**Source data**
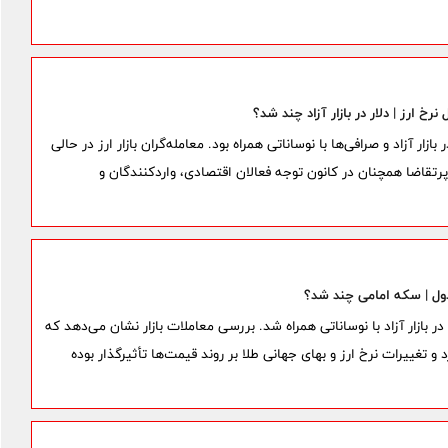
ت دلار و ارز امروز سه‌شنبه ۱۹ خرداد ۱۴۰۵ در بازار آزاد و صرافی‌ها با نوساناتی همراه بود. معامله‌گران بازار ارز در حالی
ی پرتقاضا همچنان در کانون توجه فعالان اقتصادی، واردکنندگان و
قیمت طلا و سکه امروز سه‌شنبه ۱۹ خرداد ۱۴۰۵ در بازار آزاد با نوساناتی همراه شد. بررسی معاملات بازار نشان می‌دهد که
و تغییرات نرخ ارز و بهای جهانی طلا بر روند قیمت‌ها تأثیرگذار بوده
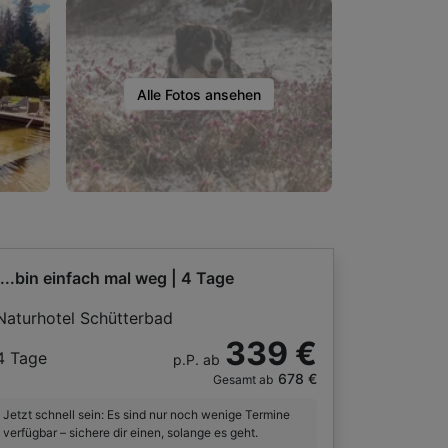
Alle Fotos ansehen
....bin einfach mal weg | 4 Tage
Naturhotel Schütterbad
339 €
4 Tage
p.P. ab
678 €
Gesamt ab
Jetzt schnell sein: Es sind nur noch wenige Termine
verfügbar – sichere dir einen, solange es geht.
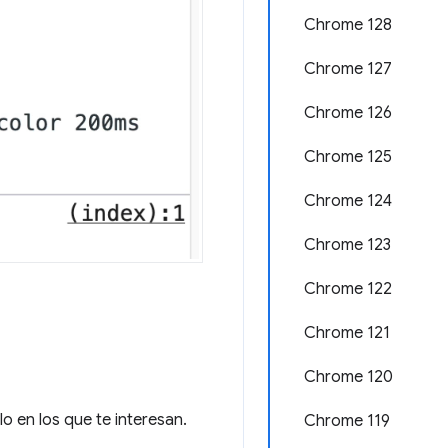
Chrome 128
Chrome 127
Chrome 126
Chrome 125
Chrome 124
Chrome 123
Chrome 122
Chrome 121
Chrome 120
 en los que te interesan.
Chrome 119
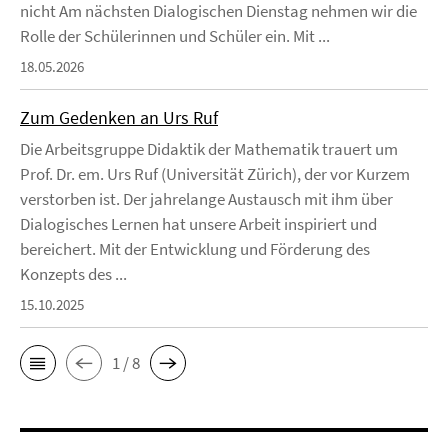
nicht Am nächsten Dialogischen Dienstag nehmen wir die
Rolle der Schülerinnen und Schüler ein. Mit ...
18.05.2026
Zum Gedenken an Urs Ruf
Die Arbeitsgruppe Didaktik der Mathematik trauert um
Prof. Dr. em. Urs Ruf (Universität Zürich), der vor Kurzem
verstorben ist. Der jahrelange Austausch mit ihm über
Dialogisches Lernen hat unsere Arbeit inspiriert und
bereichert. Mit der Entwicklung und Förderung des
Konzepts des ...
15.10.2025
1 / 8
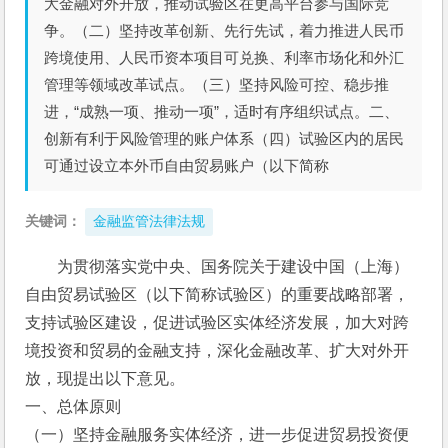
大金融对外开放，推动试验区在更高平台参与国际竞
争。（二）坚持改革创新、先行先试，着力推进人民币
跨境使用、人民币资本项目可兑换、利率市场化和外汇
管理等领域改革试点。（三）坚持风险可控、稳步推
进，“成熟一项、推动一项”，适时有序组织试点。二、
创新有利于风险管理的账户体系（四）试验区内的居民
可通过设立本外币自由贸易账户（以下简称
关键词：
金融监管法律法规
为贯彻落实党中央、国务院关于建设中国（上海）
自由贸易试验区（以下简称试验区）的重要战略部署，
支持试验区建设，促进试验区实体经济发展，加大对跨
境投资和贸易的金融支持，深化金融改革、扩大对外开
放，现提出以下意见。
一、总体原则
（一）坚持金融服务实体经济，进一步促进贸易投资便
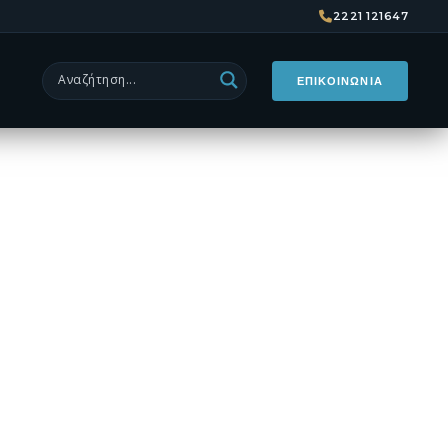
026 | City
2221 121647
ρωτεύουσα
ΕΠΙΚΟΙΝΩΝΙΑ
ς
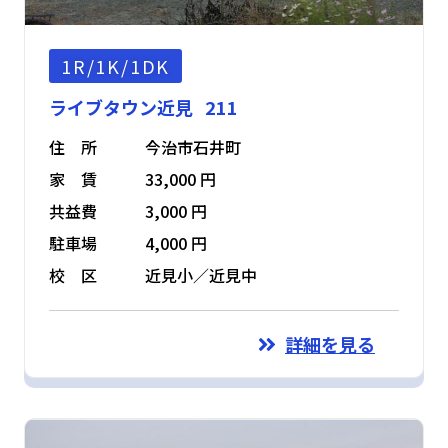
1R/1K/1DK
ライブタウン近見 211
住 所
今治市石井町
家 賃
33,000 円
共益費
3,000 円
駐車場
4,000 円
校 区
近見小／近見中
詳細を見る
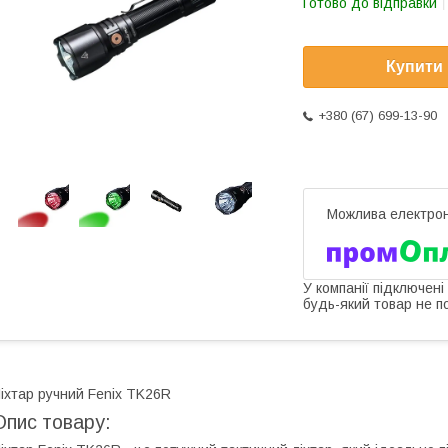
Готово до відправки
Купити
+380 (67) 699-13-90
У компанії підключені
будь-який товар не п
іхтар ручний Fenix TK26R
Опис товару:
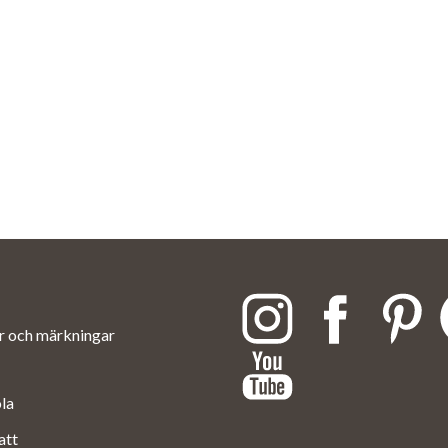
ar och märkningar
ola
att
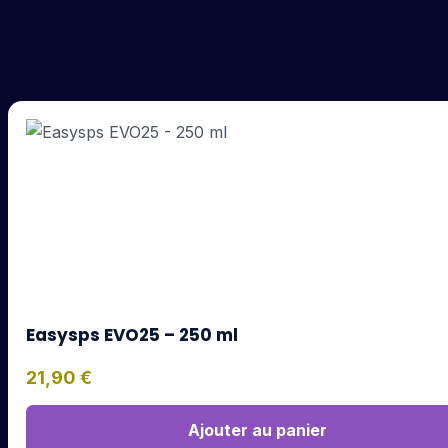
Easysps EVO25 – 250 ml
21,90
€
Ajouter au panier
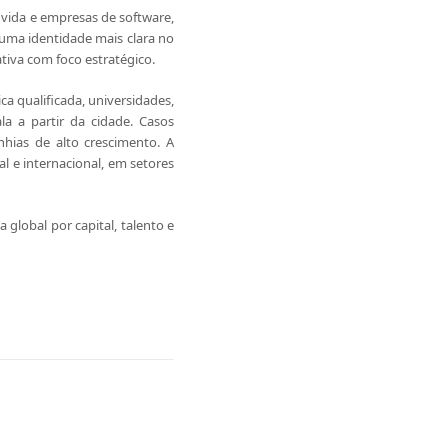
 vida e empresas de software,
 uma identidade mais clara no
tiva com foco estratégico.
a qualificada, universidades,
a a partir da cidade. Casos
ias de alto crescimento. A
 e internacional, em setores
global por capital, talento e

**What the task asks**
From the entries above, work out how many lines include "نوساناتی"; the number is the only answer wanted.

**Finished task**
2